== REQUIRED ACTION ==
Read the data below. Then repeat all of it exactly.

== EXERCISE DATA ==
►

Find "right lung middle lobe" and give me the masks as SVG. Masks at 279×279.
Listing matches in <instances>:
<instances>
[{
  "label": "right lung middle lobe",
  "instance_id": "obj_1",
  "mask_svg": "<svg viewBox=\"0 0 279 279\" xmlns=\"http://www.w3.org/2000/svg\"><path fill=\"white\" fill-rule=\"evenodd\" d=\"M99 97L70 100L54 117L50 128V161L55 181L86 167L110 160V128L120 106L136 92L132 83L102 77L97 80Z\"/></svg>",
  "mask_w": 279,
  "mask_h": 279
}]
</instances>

◄

== SOLVED EXERCISE ==
Find "right lung middle lobe" and give me the masks as SVG. Masks at 279×279.
Listing matches in <instances>:
<instances>
[{
  "label": "right lung middle lobe",
  "instance_id": "obj_1",
  "mask_svg": "<svg viewBox=\"0 0 279 279\" xmlns=\"http://www.w3.org/2000/svg\"><path fill=\"white\" fill-rule=\"evenodd\" d=\"M99 97L70 100L54 117L50 128V161L55 181L86 167L110 160V128L120 106L136 92L132 83L102 77L97 80Z\"/></svg>",
  "mask_w": 279,
  "mask_h": 279
}]
</instances>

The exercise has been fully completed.